Look, I’m no angel and my past is what it is. I’m in no way anti-drink.. but please, dont tell me you are living a ‘happy life’ that involves numbing your senses with alcohol every weekend (or every day) You’re kidding nobody! At the same time, zero judgement here. Everyone has to let loose every now and then but at what cost?
Breaking Free from Excuses
Blaming others, making excuses, and hiding behind habits that don’t serve us are pitfalls on the path to self-improvement but the onus is on us to take control of our narratives. That requires a deep, internal commitment to change and the courage to face uncomfortable truths about ourselves.
I’ve had lots of excuses of my own in the past!
The #JFDI mindset was born when, through action, I dispelled many of these myths, smashed through procrastination and just got on with it.
I used to have so much need for external validation… but along the way I realised we are all just making it up as we go. Another great read ‘The Subtle Art of not Giving a F%^K’ by Mark Manson helped me realise that so many of these thoughts we have about others perceptions of us are just that… our thoughts. Most of the time, other people are far too consumed with their own lives to be giving much thought to ours.
I like to believe that nowadays I choose the F%&K’s I give wisely. And, much like in my earlier years, have reverted to giving very few f*&k’s where it does not serve me.
That has brought realisation— and a couple of pivotal moments have led me to believe it’s time for another shift.
In the face of personal sacrifices, financial setbacks, and the persistent need for change, I recently approached my local council to ask if my passions & skills could be of use. Four months on and the weekly breathwork & cold water exposure at a local hub is already proving a success. On week 2 one lady told me she thought that on Week 1 I was lying about the inflammatory benefits of cold water exposure.. but within a week, she was amazed at the difference it had made to her life. And the testimonials continue.
This calling to redirect my energy towards my community, which urgently needs support, feels like the right time to shift Force Forward’s endeavours.

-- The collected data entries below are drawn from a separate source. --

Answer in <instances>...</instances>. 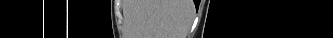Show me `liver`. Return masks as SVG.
<instances>
[{
	"label": "liver",
	"mask_w": 333,
	"mask_h": 38,
	"mask_svg": "<svg viewBox=\"0 0 333 38\" xmlns=\"http://www.w3.org/2000/svg\"><path fill=\"white\" fill-rule=\"evenodd\" d=\"M193 13L192 0H137L134 34L137 38H186Z\"/></svg>",
	"instance_id": "liver-1"
}]
</instances>
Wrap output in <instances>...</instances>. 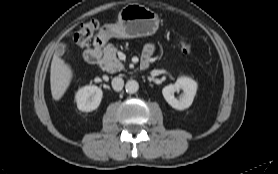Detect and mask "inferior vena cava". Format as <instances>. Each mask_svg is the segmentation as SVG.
Here are the masks:
<instances>
[{
  "label": "inferior vena cava",
  "mask_w": 278,
  "mask_h": 174,
  "mask_svg": "<svg viewBox=\"0 0 278 174\" xmlns=\"http://www.w3.org/2000/svg\"><path fill=\"white\" fill-rule=\"evenodd\" d=\"M124 86V80L121 77H114L112 79V87L115 91H121Z\"/></svg>",
  "instance_id": "obj_1"
}]
</instances>
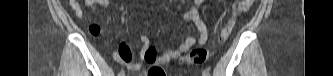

Conclusion: The Journey of Self-Rescue
The journey of self-rescue is not about waiting for a saviour; it’s about becoming one for ourselves. It’s about understanding that, while asking for help is an essential step, the real transformation happens when we actively participate.
So, the next time life gets tough, remember, no one is coming to save you.
But also remember that within you lies the power to navigate through the storm, emerge stronger, and become the hero of your own story.
It’s a journey of self-responsibility, courage, and the unwavering belief that you are indeed capable of changing whatever it is you need to.
And me.. well, whilst my initial efforts may not have yielded the rewards I hoped for, they have sparked a realisation that my focus needs redirection. Podcasts, radio shows and Force Forward events may well return.
Now feels like the right time to be more mindful of what I post and where I post it… Social media platforms have served as a means of connection but they’ve also, at times, obscured the genuine struggles behind curated profiles. Something I think we should all consider.